▶ WHAT THE EXERCISE ASKS: This task calls for every entry below to be repeated exactly, without the pictures.

____________________

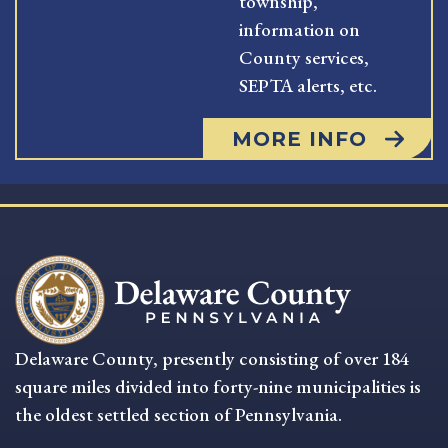
township,
information on
County services,
SEPTA alerts, etc.
MORE INFO
Delaware County, presently consisting of over 184
square miles divided into forty-nine municipalities is
the oldest settled section of Pennsylvania.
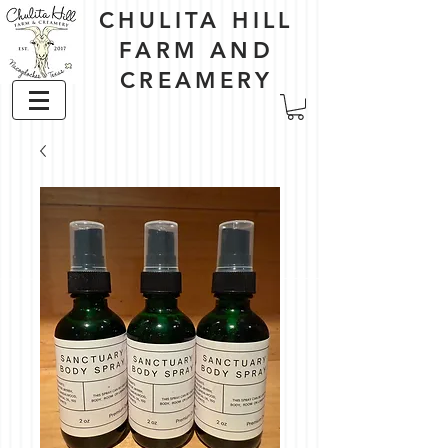
CHULITA HILL
FARM AND
CREAMERY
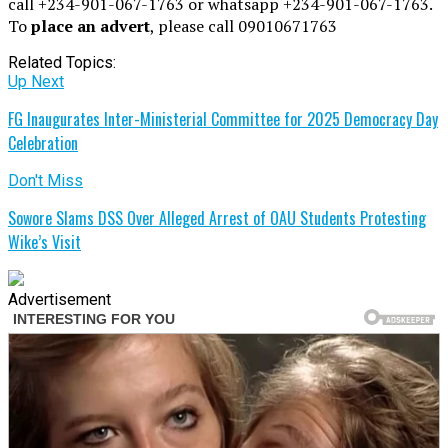
call +234-901-067-1763 or whatsapp +234-901-067-1763.
To
place an advert
, please call 09010671763
Related Topics:
Up Next
FG Inaugurates Inter-Ministerial Committee for 2025 Democracy Day
Celebration
Don't Miss
Sowore Slams DSS Over Alleged Arrest of OAU Students Protesting
Wike’s Visit
Advertisement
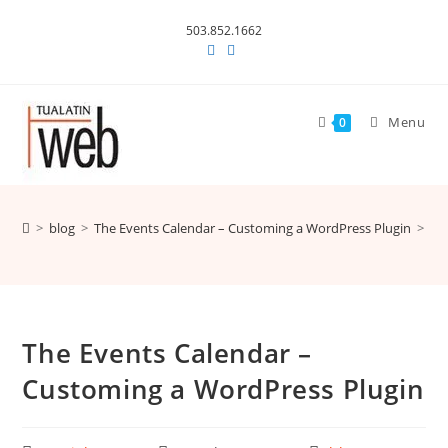
Skip
503.852.1662
to
content
Menu
0
>
blog
>
The Events Calendar – Customing a WordPress Plugin
>
The Events Calendar –
Customing a WordPress Plugin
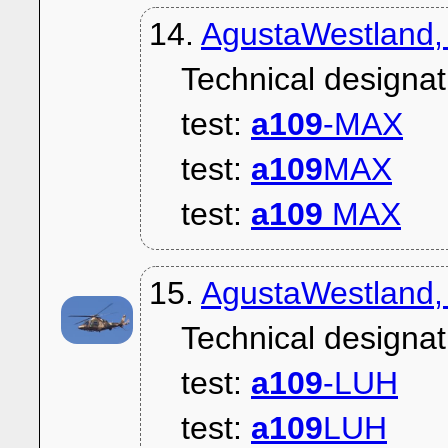
14.
AgustaWestland,
Technical designat
test:
a109
-MAX
test:
a109
MAX
test:
a109
MAX
15.
AgustaWestland,
Technical designat
test:
a109
-LUH
test:
a109
LUH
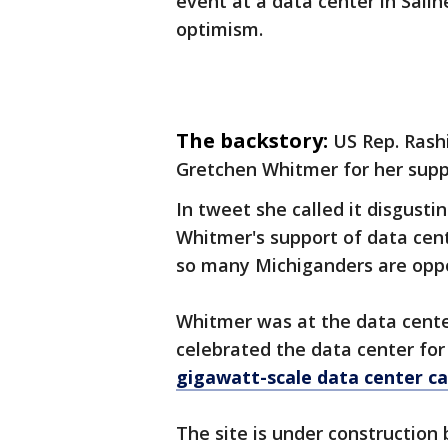
event at a data center in Sali
optimism.
The backstory:
US Rep. Rash
Gretchen Whitmer for her suppo
In tweet she called it disgusti
Whitmer's support of data cent
so many Michiganders are opp
Whitmer was at the data cent
celebrated the data center for 
gigawatt-scale data center c
The site is under construction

____________________

▶ SOLUTION TO THIS EXERCISE:
township,
information on
County services,
SEPTA alerts, etc.
MORE INFO
Delaware County, presently consisting of over 184
square miles divided into forty-nine municipalities is
the oldest settled section of Pennsylvania.
CHULITA HILL
FARM AND
CREAMERY
call +234-901-067-1763 or whatsapp +234-901-067-1763.
To
place an advert
, please call 09010671763
Related Topics:
Up Next
FG Inaugurates Inter-Ministerial Committee for 2025 Democracy Day
Celebration
Don't Miss
Sowore Slams DSS Over Alleged Arrest of OAU Students Protesting
Wike’s Visit
Advertisement
Skip
503.852.1662
to
content
Menu
0
>
blog
>
The Events Calendar – Customing a WordPress Plugin
>
The Events Calendar –
Customing a WordPress Plugin
14.
AgustaWestland,
Technical designat
test:
a109
-MAX
test:
a109
MAX
test:
a109
MAX
15.
AgustaWestland,
Technical designat
test:
a109
-LUH
test:
a109
LUH
event at a data center in Sali
optimism.
The backstory:
US Rep. Rash
Gretchen Whitmer for her suppo
In tweet she called it disgusti
Whitmer's support of data cent
so many Michiganders are opp
Whitmer was at the data cent
celebrated the data center for 
gigawatt-scale data center c
The site is under construction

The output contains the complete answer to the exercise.